Alsace and the Loire Valley, wondiferous wines

This week in wine class we covered Alsace, that complex and rich region, and the long patchwork of terroirs that make up the Loire Valley.  Both of these regions of France are really interesting.  Alsace has only been a part of France since 1945, and pending another war in Europe one can expect that this is its final resting place.  Alsace was at times German, and at times French, back and forth through most of modern history.  As a result, German and French are both spoken in the region and it has its own unique kind of architecture, food, and wine.  The Alsace region gets the most sun of all the regions in France, and it's the only region that has AOC qualifications for its grape varietals.  On the other side of the country, the Loire Valley stretches from the Atlantic coast to the very interior of France.  A wide variety of grapes grow in the Loire Valley, which might explain its nickname as the 'garden of France.'  We tasted 11 wines in total from these regions, and I was surprised to find that while I usually prefer red wines to white, my favourite wine last night was a Riesling from Alsace, and my least favourite was a Cabernet Franc from the Loire Valley.

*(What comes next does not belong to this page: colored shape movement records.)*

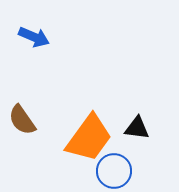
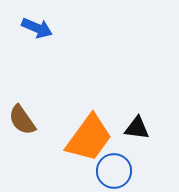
blue arrow: moved 3 px right, 9 px up
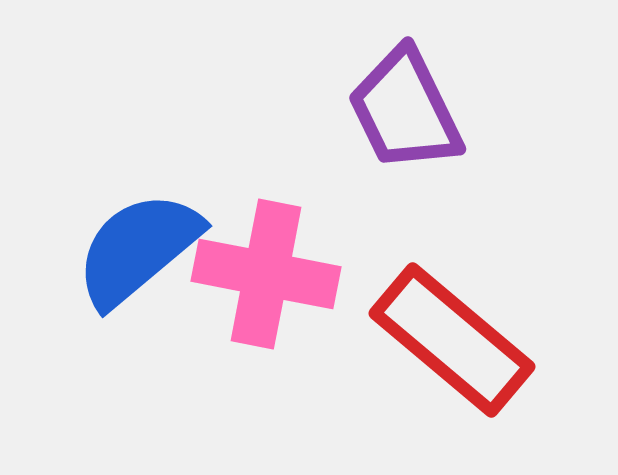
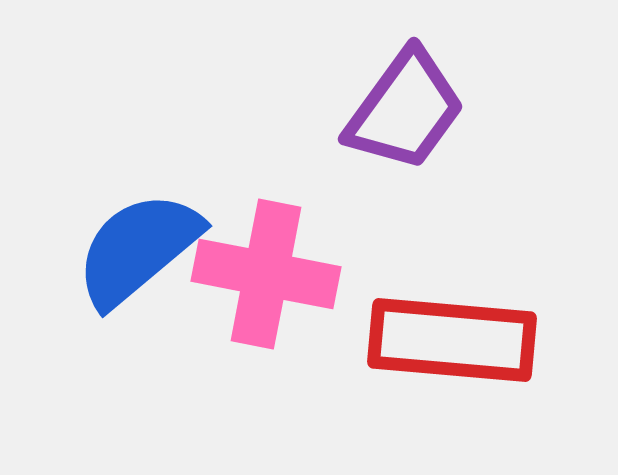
purple trapezoid: rotated 118 degrees counterclockwise
red rectangle: rotated 35 degrees counterclockwise
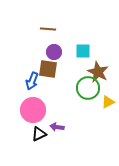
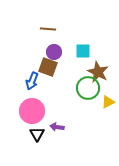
brown square: moved 2 px up; rotated 12 degrees clockwise
pink circle: moved 1 px left, 1 px down
black triangle: moved 2 px left; rotated 35 degrees counterclockwise
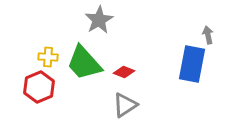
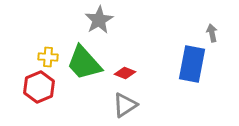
gray arrow: moved 4 px right, 2 px up
red diamond: moved 1 px right, 1 px down
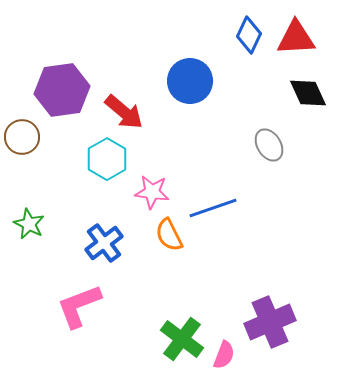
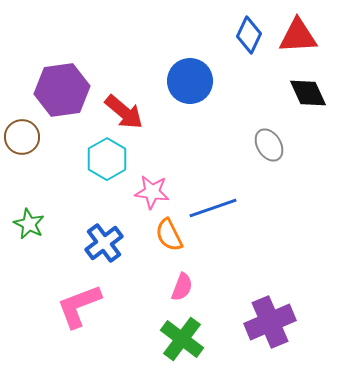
red triangle: moved 2 px right, 2 px up
pink semicircle: moved 42 px left, 68 px up
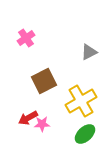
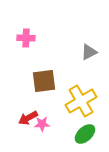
pink cross: rotated 36 degrees clockwise
brown square: rotated 20 degrees clockwise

First, the least favourite.  This was the cab franc from Domaine de Matabrune.  The wine had a really great colour, but an unpleasant (in my view) nose.  The nose was 'backwards', which the instructor explained means that the earth and mineral smells come through first, and the fruit, flowers, spices, and herbs are subdued.  I didn't enjoy that very much - the wine smelled like coffee grounds, wet leaves, and vinyl records.  The palette of the wine followed the nose (so at least it was balanced) but that wasn't a good thing really.  It tasted like cold tea - not iced tea, but that cup of tea that you had been drinking and then forgot about until you absent-mindedly took a big slug and discovered it had gone totally cold in the mug.  Yuck.  There was lots of green pepper in the taste, and cherry pits.  Not even cherries!  The instructor really liked this wine, but I don't think I would go for it in any situation where I had to pay for it.  Apparently cab franc is an acquired taste!
The Loire Valley Cabernet Franc - it was, you know,  OK I guess.
Now on to my fave of the evening, the Hugel Jubilee Riesling from Alsace.  I was so surprised by how delicious this wine was!  I have had many a riesling in the past, but never have I been so delighted.  This wine had a medium intensity nose, and the smell wasn't too sugary.  It smelled like apples, hazelnuts, peaches, and honeycomb, with just a tiny touch of petrol underneath, more like vaseline.  Apparently, this vaseliney smell is a trademark of Riesling, one that the German producers find to be a fault and try to get rid of, but which the Alsatian producers find to be a mark of quality and play up in the wines.  The palette followed the nose in the pleasantest of ways.  I was surprised that this wine was mostly-dry; I think the other Rieslings I've had in the past were off-dry or semi-sweet, almost like after dinner drinks.  This wine was fantastic for during dinner and after dinner and before dinner and during lunch and before breakfast and in the middle of the night.  The flavour of toasted hazelnuts and roasted chestnuts really came through, with honey and apples on top.  It felt smooth and velvety in my mouth with a long and creamy finish.  Holy crap, this was so good.  This white wine, I think, could be used to substitute any red wine at a table, for people who can't have tannins or just don't like reds.  It would go as well with steak as it would with poutine.  I think I want to get some bottles of this - let the brokeness begin!

Hugel Jubilee Riesling, from Alsace.  Big time win!

2 comments:

  1. Cab Franc around the world can be really different from what you describe there, and even different within the Loire. Interesting description you have though of the one you tried. Some of my favorite wines have been Cab Francs, though there have been some I haven't liked too. Cool that you're getting these experiences! Jouquet is considered one of the best Chinon makers, Chinon is Cab Franc from the Chinon AOC along the Loire. I'll be curious to hear if you ever find one you like!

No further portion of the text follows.